» What to do: The finished copy must match the records exactly, except that it contains no pictures.

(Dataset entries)
--- START ---
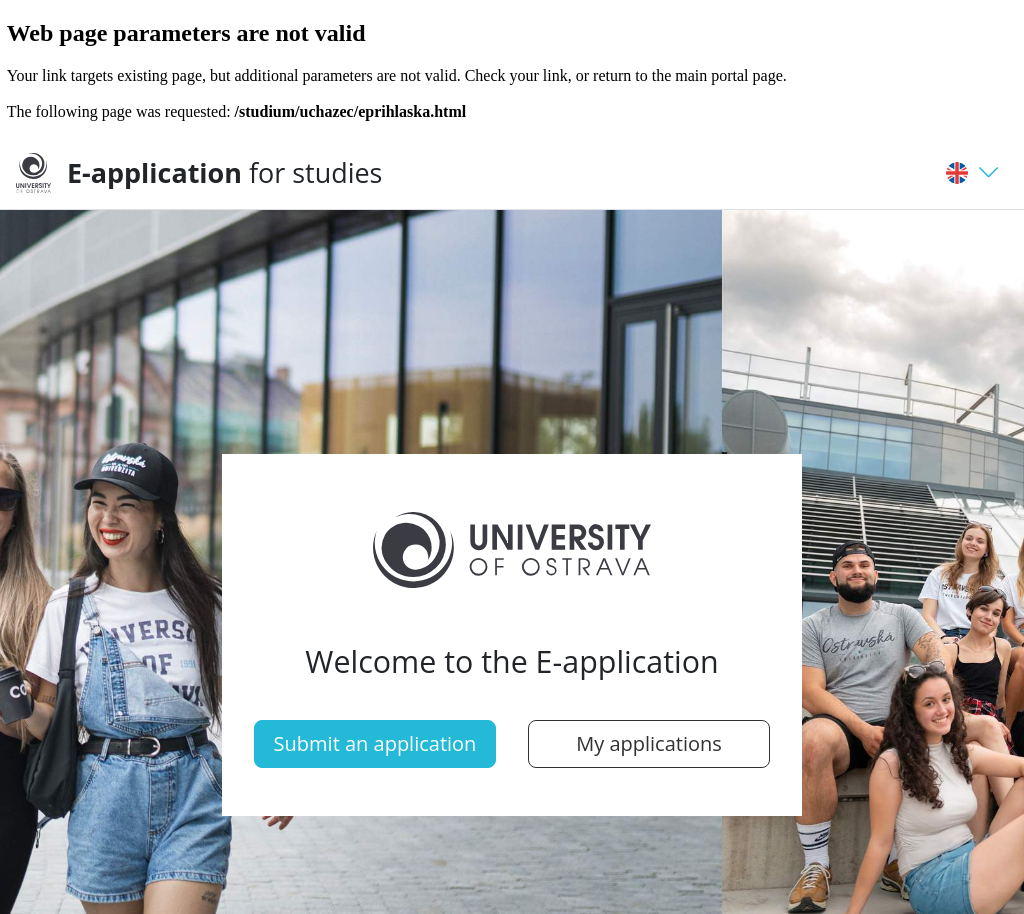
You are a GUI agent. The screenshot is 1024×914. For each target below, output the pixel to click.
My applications (649, 743)
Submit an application (375, 743)
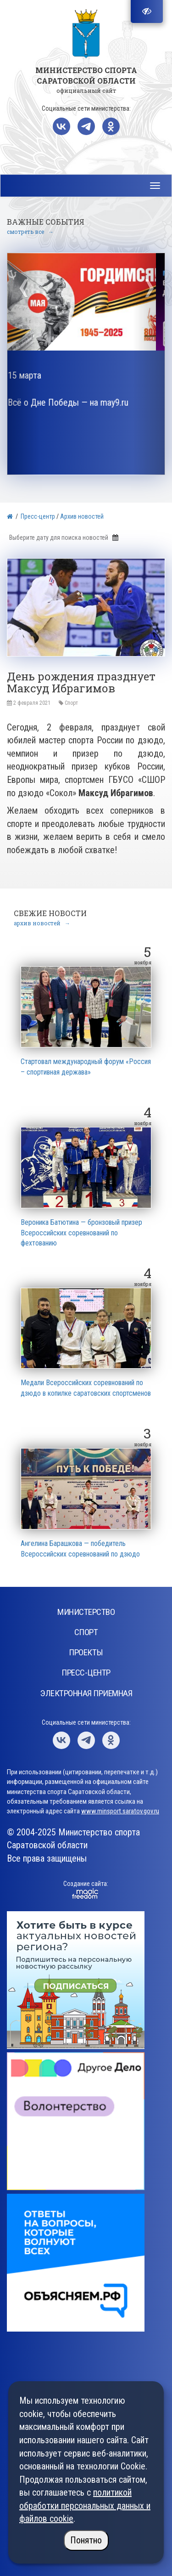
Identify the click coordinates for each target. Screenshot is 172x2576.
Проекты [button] (86, 1652)
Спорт (71, 703)
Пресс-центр (38, 516)
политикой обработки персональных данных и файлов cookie (84, 2505)
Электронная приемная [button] (86, 1693)
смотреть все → (30, 231)
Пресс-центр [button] (86, 1672)
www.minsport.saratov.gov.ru (120, 1811)
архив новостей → (42, 923)
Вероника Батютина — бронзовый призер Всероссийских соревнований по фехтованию (81, 1233)
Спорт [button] (86, 1632)
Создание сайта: (85, 1883)
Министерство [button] (86, 1612)
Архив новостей (82, 516)
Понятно (86, 2540)
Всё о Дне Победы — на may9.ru (77, 402)
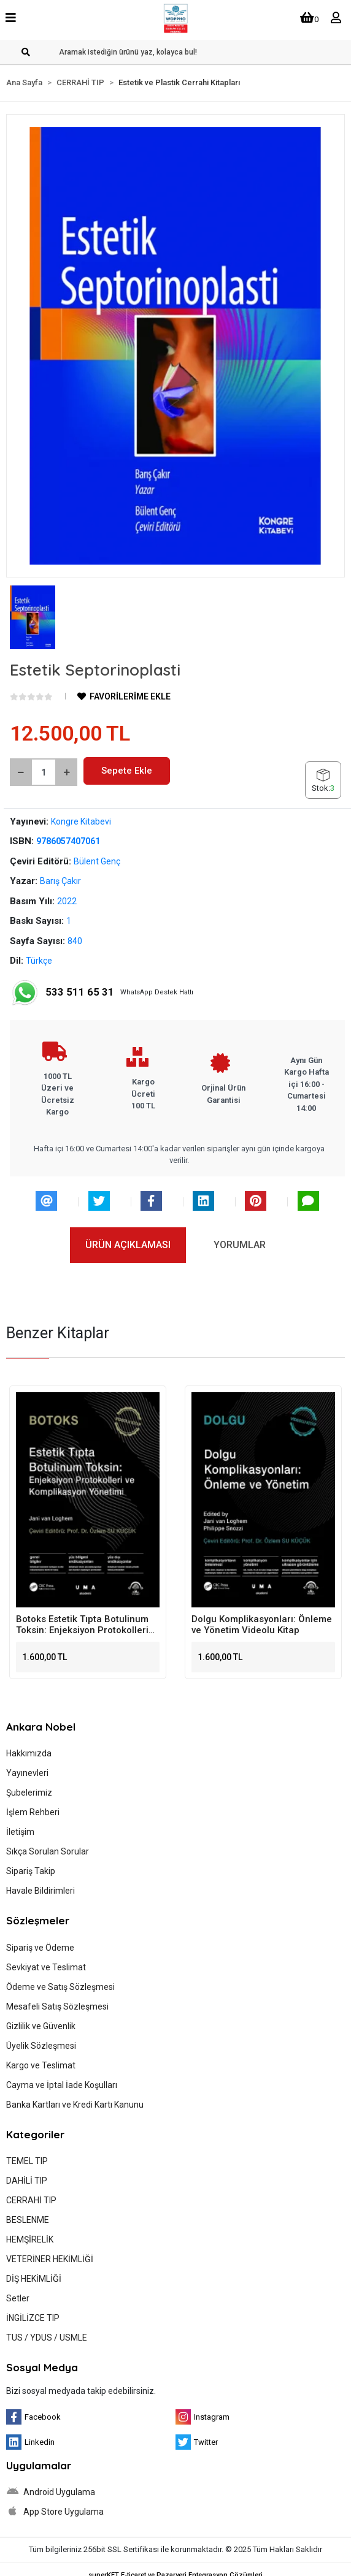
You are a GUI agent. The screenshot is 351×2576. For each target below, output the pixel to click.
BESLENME (27, 2220)
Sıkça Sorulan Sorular (47, 1851)
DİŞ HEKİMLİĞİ (33, 2279)
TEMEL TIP (27, 2161)
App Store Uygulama (55, 2511)
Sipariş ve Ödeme (40, 1948)
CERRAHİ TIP (31, 2200)
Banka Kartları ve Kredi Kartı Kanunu (75, 2104)
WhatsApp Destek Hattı (101, 992)
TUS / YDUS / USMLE (46, 2337)
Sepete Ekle (126, 770)
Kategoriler (35, 2134)
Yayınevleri (27, 1773)
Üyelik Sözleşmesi (41, 2046)
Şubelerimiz (29, 1792)
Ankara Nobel (40, 1726)
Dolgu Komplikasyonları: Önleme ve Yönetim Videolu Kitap (261, 1625)
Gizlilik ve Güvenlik (40, 2026)
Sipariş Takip (30, 1871)
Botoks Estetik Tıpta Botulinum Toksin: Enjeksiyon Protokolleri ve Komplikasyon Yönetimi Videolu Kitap (82, 1625)
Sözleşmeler (37, 1920)
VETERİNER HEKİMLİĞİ (49, 2259)
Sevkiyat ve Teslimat (46, 1967)
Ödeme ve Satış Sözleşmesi (60, 1987)
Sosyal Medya (42, 2367)
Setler (17, 2298)
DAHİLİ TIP (26, 2180)
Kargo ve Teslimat (40, 2065)
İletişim (20, 1832)
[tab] (128, 1245)
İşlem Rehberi (33, 1812)
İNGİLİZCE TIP (33, 2318)
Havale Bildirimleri (40, 1891)
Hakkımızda (29, 1753)
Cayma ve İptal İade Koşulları (61, 2085)
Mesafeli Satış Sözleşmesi (57, 2006)
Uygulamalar (38, 2465)
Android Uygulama (50, 2491)
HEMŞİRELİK (29, 2239)
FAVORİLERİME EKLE (124, 696)
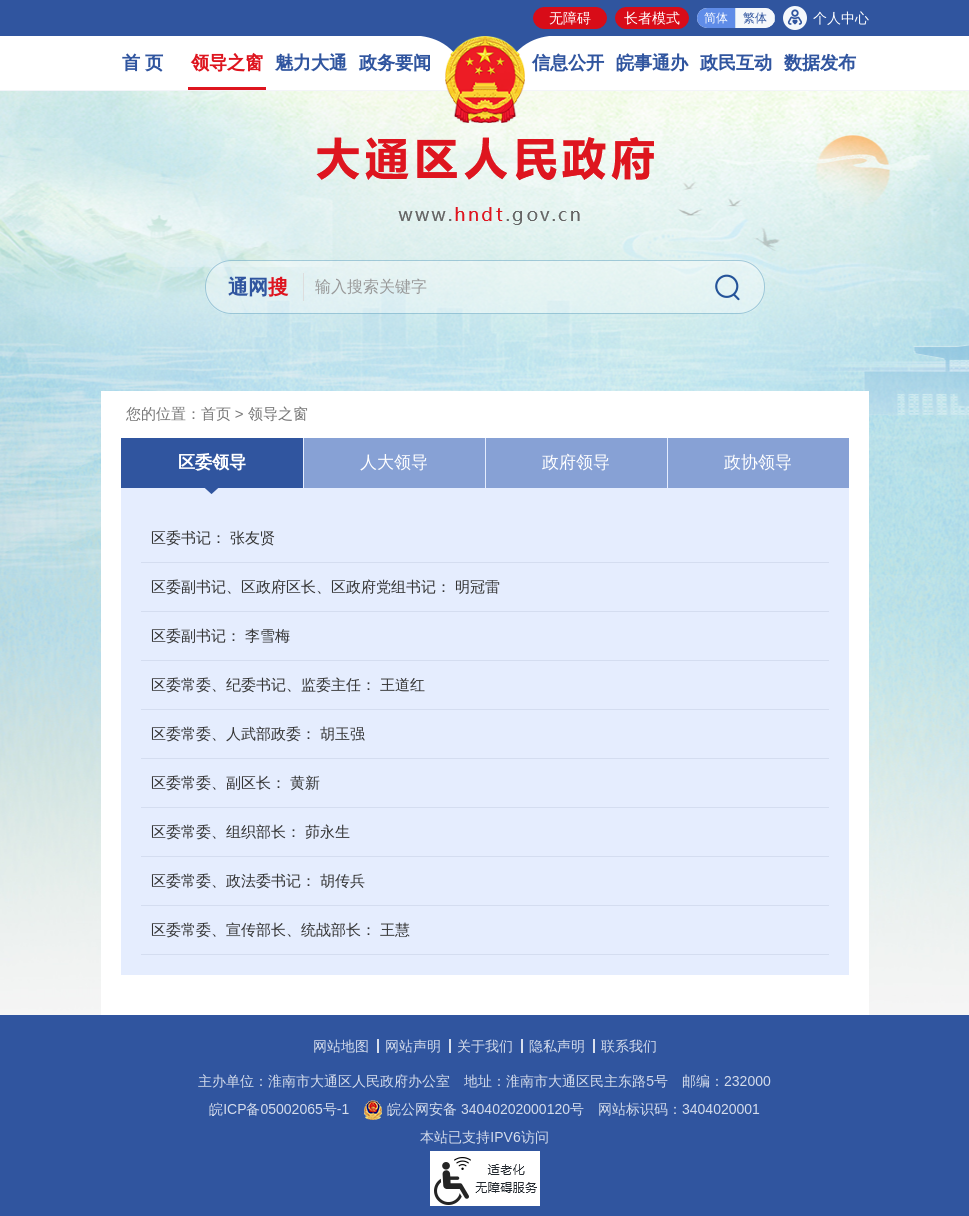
--- END ---
» Response below:
You are a GUI agent. The screenshot is 1024×914. For each target below, output the pixel to click.
My applications (649, 743)
Submit an application (375, 743)
Identify the click coordinates for each target. Screenshot is 172x2576.
Проекты [button] (86, 1652)
Спорт (71, 703)
Пресс-центр (38, 516)
политикой обработки персональных данных и файлов cookie (84, 2505)
Электронная приемная [button] (86, 1693)
смотреть все → (30, 231)
Пресс-центр [button] (86, 1672)
www.minsport.saratov.gov.ru (120, 1811)
архив новостей → (42, 923)
Вероника Батютина — бронзовый призер Всероссийских соревнований по фехтованию (81, 1233)
Спорт [button] (86, 1632)
Создание сайта: (85, 1883)
Министерство [button] (86, 1612)
Архив новостей (82, 516)
Понятно (86, 2540)
Всё о Дне Победы — на may9.ru (77, 402)
You are a GUI agent. The screenshot is 351×2576. For each target below, output the pixel to click.
BESLENME (27, 2220)
Sıkça Sorulan Sorular (47, 1851)
DİŞ HEKİMLİĞİ (33, 2279)
TEMEL TIP (27, 2161)
App Store Uygulama (55, 2511)
Sipariş ve Ödeme (40, 1948)
CERRAHİ TIP (31, 2200)
Banka Kartları ve Kredi Kartı Kanunu (75, 2104)
WhatsApp Destek Hattı (101, 992)
TUS / YDUS / USMLE (46, 2337)
Sepete Ekle (126, 770)
Kategoriler (35, 2134)
Yayınevleri (27, 1773)
Üyelik Sözleşmesi (41, 2046)
Şubelerimiz (29, 1792)
Ankara Nobel (40, 1726)
Dolgu Komplikasyonları: Önleme ve Yönetim Videolu Kitap (261, 1625)
Gizlilik ve Güvenlik (40, 2026)
Sipariş Takip (30, 1871)
Botoks Estetik Tıpta Botulinum Toksin: Enjeksiyon Protokolleri ve Komplikasyon Yönetimi Videolu Kitap (82, 1625)
Sözleşmeler (37, 1920)
VETERİNER HEKİMLİĞİ (49, 2259)
Sevkiyat ve Teslimat (46, 1967)
Ödeme ve Satış Sözleşmesi (60, 1987)
Sosyal Medya (42, 2367)
Setler (17, 2298)
DAHİLİ TIP (26, 2180)
Kargo ve Teslimat (40, 2065)
İletişim (20, 1832)
[tab] (128, 1245)
İşlem Rehberi (33, 1812)
İNGİLİZCE TIP (33, 2318)
Havale Bildirimleri (40, 1891)
Hakkımızda (29, 1753)
Cayma ve İptal İade Koşulları (61, 2085)
Mesafeli Satış Sözleşmesi (57, 2006)
Uygulamalar (38, 2465)
Android Uygulama (50, 2491)
HEMŞİRELİK (29, 2239)
FAVORİLERİME EKLE (124, 696)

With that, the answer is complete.